_PROBLEM DETAILS_.
Give again, word for word, each line below starting at the one that contains "zahrádkářů to dělá špatně" and ending at the one that contains "Operativsystem".

_DATA EXTRACT_.
>>>
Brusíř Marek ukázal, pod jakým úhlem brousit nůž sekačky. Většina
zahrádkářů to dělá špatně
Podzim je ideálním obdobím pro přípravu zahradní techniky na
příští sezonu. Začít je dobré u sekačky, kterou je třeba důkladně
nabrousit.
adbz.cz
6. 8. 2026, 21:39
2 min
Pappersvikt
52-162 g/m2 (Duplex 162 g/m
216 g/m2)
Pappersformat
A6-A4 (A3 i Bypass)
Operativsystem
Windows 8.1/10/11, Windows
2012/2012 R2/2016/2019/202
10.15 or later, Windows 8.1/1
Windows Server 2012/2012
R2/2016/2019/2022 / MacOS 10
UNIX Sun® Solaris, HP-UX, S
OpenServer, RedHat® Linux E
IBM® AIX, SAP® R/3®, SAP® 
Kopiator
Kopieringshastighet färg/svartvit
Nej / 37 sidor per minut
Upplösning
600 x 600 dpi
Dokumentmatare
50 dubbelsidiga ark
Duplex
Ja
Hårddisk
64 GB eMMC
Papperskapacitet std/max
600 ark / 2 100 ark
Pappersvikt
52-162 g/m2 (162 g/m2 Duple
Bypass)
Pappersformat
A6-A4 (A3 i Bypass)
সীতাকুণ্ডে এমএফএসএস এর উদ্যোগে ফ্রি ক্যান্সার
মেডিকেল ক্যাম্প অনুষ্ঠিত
<<<
>>>
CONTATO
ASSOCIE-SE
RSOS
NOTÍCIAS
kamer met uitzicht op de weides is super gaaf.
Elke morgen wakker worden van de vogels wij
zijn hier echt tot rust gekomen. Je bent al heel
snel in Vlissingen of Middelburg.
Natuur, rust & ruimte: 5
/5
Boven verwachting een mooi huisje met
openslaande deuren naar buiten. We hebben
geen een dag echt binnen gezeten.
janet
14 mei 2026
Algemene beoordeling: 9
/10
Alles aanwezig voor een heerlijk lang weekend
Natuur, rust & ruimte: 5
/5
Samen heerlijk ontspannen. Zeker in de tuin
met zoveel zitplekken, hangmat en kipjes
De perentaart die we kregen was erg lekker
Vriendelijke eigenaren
<<<
>>>
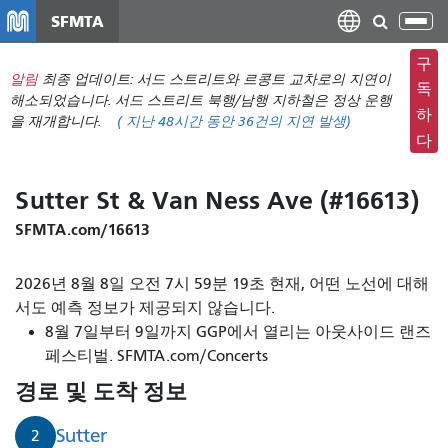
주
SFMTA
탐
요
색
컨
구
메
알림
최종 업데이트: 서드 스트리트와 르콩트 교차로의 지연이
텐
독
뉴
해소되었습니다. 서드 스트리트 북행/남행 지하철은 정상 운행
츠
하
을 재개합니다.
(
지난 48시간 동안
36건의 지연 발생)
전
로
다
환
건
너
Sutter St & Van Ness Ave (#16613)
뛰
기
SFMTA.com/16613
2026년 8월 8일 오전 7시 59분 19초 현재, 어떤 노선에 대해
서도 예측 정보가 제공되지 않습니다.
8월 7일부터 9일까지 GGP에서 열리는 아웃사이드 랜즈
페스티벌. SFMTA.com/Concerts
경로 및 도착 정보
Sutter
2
<<<
_COMPLETED EXERCISE_.
zahrádkářů to dělá špatně
Podzim je ideálním obdobím pro přípravu zahradní techniky na
příští sezonu. Začít je dobré u sekačky, kterou je třeba důkladně
nabrousit.
adbz.cz
6. 8. 2026, 21:39
2 min
Pappersvikt
52-162 g/m2 (Duplex 162 g/m
216 g/m2)
Pappersformat
A6-A4 (A3 i Bypass)
Operativsystem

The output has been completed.